I’m an entrepreneur and a chief executive officer of a technology company. We build and deploy advanced data systems, artificial intelligence, and modern software to help organizations operate more efficiently and make better decisions. I believe deeply in the benefits of this technology. I see them every day.
I also see the downsides.
Technology doesn’t arrive in the abstract. It arrives inside organizations, workflows, and lives. It changes how decisions are made, how responsibility is distributed, and how people experience their work. Ignoring that reality is negligent.
I don’t fear artificial intelligence. I work with it. I invest in it. I push it forward. But I also know that efficiency is not the same as progress, and automation is not the same as understanding. Used carelessly, powerful tools can narrow judgment, distance accountability, and quietly strip meaning out of work long before anyone notices.
That’s why I’m involved in this conversation.

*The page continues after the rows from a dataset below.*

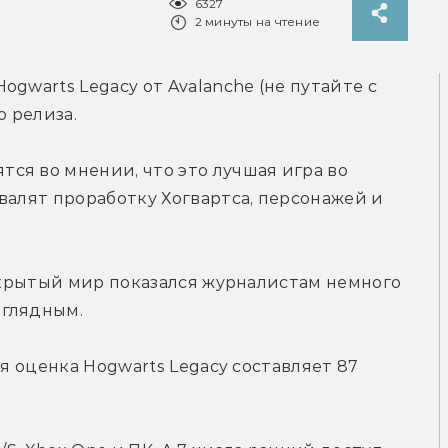
6327
2 минуты на чтение
gwarts Legacy от Avalanche (не путайте с 
о релиза.
я во мнении, что это лучшая игра во 
валят проработку Хогвартса, персонажей и 
открытый мир показался журналистам немного 
иглядным.
я оценка Hogwarts Legacy составляет 87 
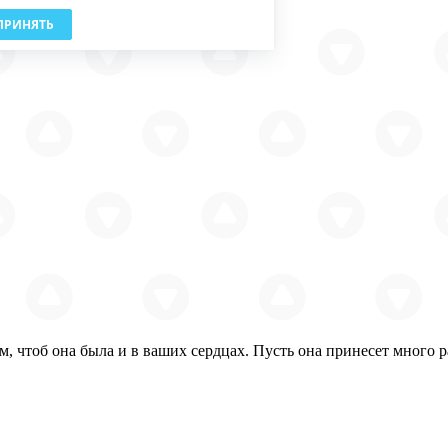
ПРИНЯТЬ
м, чтоб она была и в ваших сердцах. Пусть она принесет много 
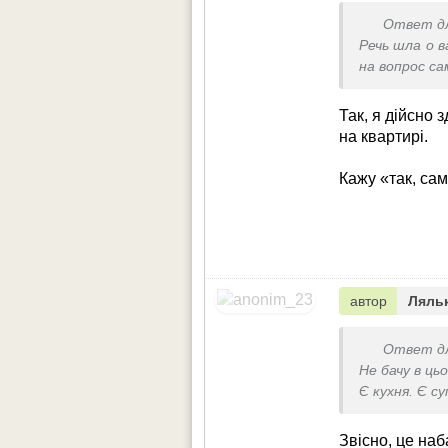
Ответ д
Речь шла о 
на вопрос с
Так, я дійсно 
на квартирі.
Кажу «так, сам
автор
Ляльк
Ответ д
Не бачу в ць
Є кухня. Є с
Звісно, це на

AI is already adopted so this is not a “should we” question. The real question is where it belongs (and where it doesn’t). What decisions should be automated, and which ones must remain human? Where does speed matter more than context, and where does context matter more than speed? Who is accountable when systems fail, behave unexpectedly, or cause harm?
These are operational questions that cannot be avoided nor ignored.

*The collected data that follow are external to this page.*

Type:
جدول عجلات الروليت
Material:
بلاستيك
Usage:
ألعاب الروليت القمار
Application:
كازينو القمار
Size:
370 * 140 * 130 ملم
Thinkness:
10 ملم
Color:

In the environments I work in, the most effective systems are not the ones that replace people. They are the ones that clarify the human role. Where machines handle what is mechanical and humans remain responsible for judgment, ethics, and outcomes. When that balance is clear, technology amplifies capability.
I care about this because I don’t want a future where technology quietly dictates the shape of work without intention. I want one where we are deliberate and where people understand how these systems work, where their judgment still matters, and where responsibility doesn’t disappear behind dashboards and algorithms.
This is about honestly understanding innovation, not slowing or limiting it.
If we want technology to serve society rather than hollow it out, we have to be clear-eyed about its role in work. That means designing systems that respect human judgment, preparing workers for the responsibilities that remain, and refusing the false choice between progress and dignity.
I believe this type of intentionality is my obligation as technology CEO.